No Hemming and Hawing: To Call the '96 Vote, Look at Women's Clothes

September 17, 1995|By THOMAS V. DiBACCO

With the presidential election a little more than a year away, political pundits are working overtime to predict whether a Democrat or a Republican will be inaugurated. Much attention will be focused on issues like the economy and foreign affairs and, as usual, the most reliable factor for predicting the winners and losers will be overlooked: the bottom line of women's fashions.

You see, each time hems go down, Democrats lose. Women's fashions appear to be getting shorter this fall, but there are still plenty of long dresses on the racks. And if the hemlines continue to fall next year, the GOP is almost certain to win the election sweepstakes.

In the 19th century, Republicans romped as women's fashions were so long as to sweep the floors. Amelia Bloomer made a valiant attempt to come up short, but the knee-jerk reaction of most women was covered by yards and yards of crinoline.

When progressive Republicans occupied the White House in the early 20th century, the length of women's clothes went up about a hem or two.

The upsweep was enormous in the 1920s, although it was a Republican decade. Older women, however, stuck to their original no-show garments, and party bosses vowed that the radical fabric contours and stitches of young folk would be banned.

Democrats had no such hang-down. President Franklin D. Roosevelt's New Deal lifted spirits and hemlines and encouraged experimentation in women's fashions.

In World War II, fabrics were scarce, and a 72-inch girth limitation was imposed on women's skirts. Patriotic feelings were flying high -- from knee to shining knee.

Dwight Eisenhower's moderate Republicanism saw no reactionary clothing styles. Crinolines returned with longer and fuller skirts. The compromise clothing for most women was pants. Even when hems inched upward, the look was sack-like rather than form-fitting, which ensured that the strait-laced midriff majority in the GOP wouldn't get too uptight.
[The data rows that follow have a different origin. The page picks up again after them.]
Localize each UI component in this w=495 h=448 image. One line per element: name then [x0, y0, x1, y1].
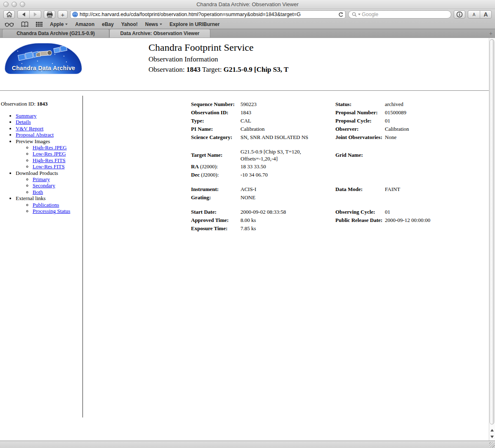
forward-button[interactable]	[29, 11, 41, 18]
new-tab-button[interactable]: +	[489, 30, 493, 37]
url-fade	[322, 11, 337, 18]
bookmark-ebay[interactable]: eBay	[102, 21, 114, 27]
dropdown-arrow-icon	[65, 24, 68, 26]
add-bookmark-button[interactable]: +	[58, 10, 68, 19]
list-item: Secondary	[33, 182, 82, 189]
sidebar-group-download-products: Download Products	[16, 170, 58, 176]
field-label	[335, 193, 385, 201]
sidebar-link-primary[interactable]: Primary	[33, 176, 50, 182]
scroll-up-arrow-icon[interactable]	[490, 429, 494, 431]
bookmark-explore-uriburner[interactable]: Explore in URIBurner	[170, 21, 219, 27]
field-label: PI Name:	[191, 125, 240, 133]
chandra-data-archive-logo: Chandra Data Archive	[3, 42, 84, 75]
details-group-identification: Sequence Number: 590223 Status: archived…	[191, 100, 463, 141]
field-label: Observation ID:	[191, 108, 240, 116]
tab-chandra-data-archive[interactable]: Chandra Data Archive (G21.5-0.9)	[2, 29, 109, 38]
bookmark-yahoo[interactable]: Yahoo!	[121, 21, 138, 27]
sidebar-link-secondary[interactable]: Secondary	[33, 182, 55, 189]
reload-icon	[338, 12, 344, 17]
sidebar-link-low-res-fits[interactable]: Low-Res FITS	[33, 163, 65, 170]
search-field[interactable]	[348, 10, 451, 19]
url-text[interactable]: http://cxc.harvard.edu/cda/footprint/obs…	[80, 12, 344, 17]
history-nav-group	[17, 10, 41, 19]
bookmark-apple[interactable]: Apple	[50, 21, 68, 27]
sidebar-link-proposal-abstract[interactable]: Proposal Abstract	[16, 132, 54, 138]
bookmark-news[interactable]: News	[145, 21, 162, 27]
sidebar-link-low-res-jpeg[interactable]: Low-Res JPEG	[33, 151, 66, 157]
sidebar-link-high-res-fits[interactable]: High-Res FITS	[33, 157, 66, 163]
field-value	[385, 224, 459, 232]
home-button[interactable]	[3, 10, 15, 19]
sidebar-link-details[interactable]: Details	[16, 119, 31, 125]
scroll-down-arrow-icon[interactable]	[490, 436, 494, 438]
sidebar: Observation ID: 1843 Summary Details V&V…	[1, 101, 82, 215]
list-item: Download Products Primary Secondary Both	[16, 170, 82, 196]
sidebar-link-summary[interactable]: Summary	[16, 113, 37, 119]
list-item: Summary	[16, 113, 82, 119]
page-title: Chandra Footprint Service	[148, 42, 288, 53]
field-value	[385, 147, 459, 162]
page-header: Chandra Footprint Service Observation In…	[148, 42, 288, 74]
vertical-scrollbar[interactable]	[489, 38, 495, 441]
field-label: Instrument:	[191, 185, 240, 193]
status-bar	[0, 441, 495, 448]
field-label	[335, 224, 385, 232]
search-engine-dropdown-icon[interactable]	[358, 14, 361, 17]
field-value	[385, 170, 459, 179]
list-item: High-Res FITS	[33, 157, 82, 163]
observation-id-value: 1843	[186, 66, 200, 73]
sidebar-nav: Summary Details V&V Report Proposal Abst…	[1, 113, 82, 215]
field-value: SN, SNR AND ISOLATED NS	[240, 133, 335, 141]
target-name-value: G21.5-0.9 [Chip S3, T	[224, 66, 288, 73]
satellite-icon	[15, 44, 73, 63]
top-sites-button[interactable]	[36, 22, 42, 27]
field-value: G21.5-0.9 [Chip S3, T=120, Offsets=-1,20…	[240, 147, 335, 162]
field-label: Observing Cycle:	[335, 207, 385, 216]
field-value: 8.00 ks	[240, 216, 335, 224]
address-bar[interactable]: http://cxc.harvard.edu/cda/footprint/obs…	[70, 10, 346, 19]
dropdown-arrow-icon	[160, 24, 162, 26]
field-label: Grid Name:	[335, 151, 385, 159]
search-input[interactable]	[362, 12, 448, 17]
details-group-timing: Start Date: 2000-09-02 08:33:58 Observin…	[191, 207, 463, 232]
sidebar-link-vv-report[interactable]: V&V Report	[16, 125, 43, 132]
bookmarks-button[interactable]	[21, 21, 28, 27]
scrollbar-thumb[interactable]	[490, 39, 494, 424]
sidebar-link-processing-status[interactable]: Processing Status	[33, 208, 70, 214]
field-value: archived	[385, 100, 459, 108]
field-label: Dec (J2000):	[191, 170, 240, 179]
back-button[interactable]	[18, 11, 29, 18]
list-item: Primary	[33, 176, 82, 182]
field-label: Science Category:	[191, 133, 240, 141]
field-value: NONE	[240, 193, 335, 201]
decrease-text-button[interactable]: A	[468, 11, 480, 18]
reload-button[interactable]	[338, 12, 344, 17]
list-item: Preview Images High-Res JPEG Low-Res JPE…	[16, 138, 82, 170]
sidebar-heading: Observation ID: 1843	[1, 101, 82, 107]
field-value: 2000-09-12 00:00:00	[385, 216, 459, 224]
page-subtitle: Observation Information	[148, 55, 288, 64]
reading-list-button[interactable]	[5, 22, 14, 27]
report-bug-button[interactable]	[454, 10, 465, 19]
observation-target-line: Observation: 1843 Target: G21.5-0.9 [Chi…	[148, 66, 288, 74]
bookmark-amazon[interactable]: Amazon	[75, 21, 94, 27]
list-item: High-Res JPEG	[33, 144, 82, 151]
field-value: 1843	[240, 108, 335, 116]
field-value: None	[385, 133, 459, 141]
list-item: V&V Report	[16, 125, 82, 132]
increase-text-button[interactable]: A	[480, 11, 491, 18]
field-label	[335, 162, 385, 170]
field-label: Public Release Date:	[335, 216, 385, 224]
sidebar-link-both[interactable]: Both	[33, 189, 43, 195]
grid-icon	[36, 22, 42, 27]
sidebar-link-high-res-jpeg[interactable]: High-Res JPEG	[33, 144, 67, 151]
list-item: Low-Res JPEG	[33, 151, 82, 157]
tab-observation-viewer[interactable]: Data Archive: Observation Viewer	[109, 29, 210, 38]
resize-grip[interactable]	[489, 442, 495, 448]
field-label: Observer:	[335, 125, 385, 133]
print-button[interactable]	[44, 10, 55, 19]
field-value	[385, 193, 459, 201]
back-icon	[22, 12, 25, 17]
forward-icon	[34, 12, 37, 17]
sidebar-link-publications[interactable]: Publications	[33, 202, 59, 208]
With the Democrats coming into power in the 1960s, miniskirts were the rage, as well as short shorts, both vanishing as the Republicans took office in 1969. After President Richard M. Nixon visited China in early 1972, Chinese fashions in the form of long evening dresses took hold in the U.S.A., ensuring a Republican rout in the November presidential elections.

However, it was clear that the 1976 race for the White House would be close because street-length dresses (neither long nor short) became the rage. Democrat Jimmy Carter, you might say, won by a mere half-hem.

In 1980 President Carter was caught off guard by women's fashions: On the one hand, lengths ran the gamut from ankle to short-short, but late in the year as campaigning began, silhouette dresses, a tad longer and tied at the bottom, escaped Democratic notice.

Ronald Reagan and the Republicans were destined to put a nip and a tuck in Democratic hopes.

In 1987 Women's Wear Daily went all out for the short skirt, presaging a Democratic victory the next year. But the style didn't catch fire with most women, and domestic designers let down hems like crazy. By November 1988, George Herbert Walker Bush was a shoo-in for the presidency. But then styles changed once more in 1992, and Democrat Bill Clinton won the election.

Of course, the Democrats aren't fated to lose next year if hems go down. But one thing is certain, if they intend to whip the Republicans. They certainly cannot afford to hem and haw. Or, for that matter, skirt the issues.

Thomas V. DiBacco, the son of a seamstress, is a historian at The American University in Washington.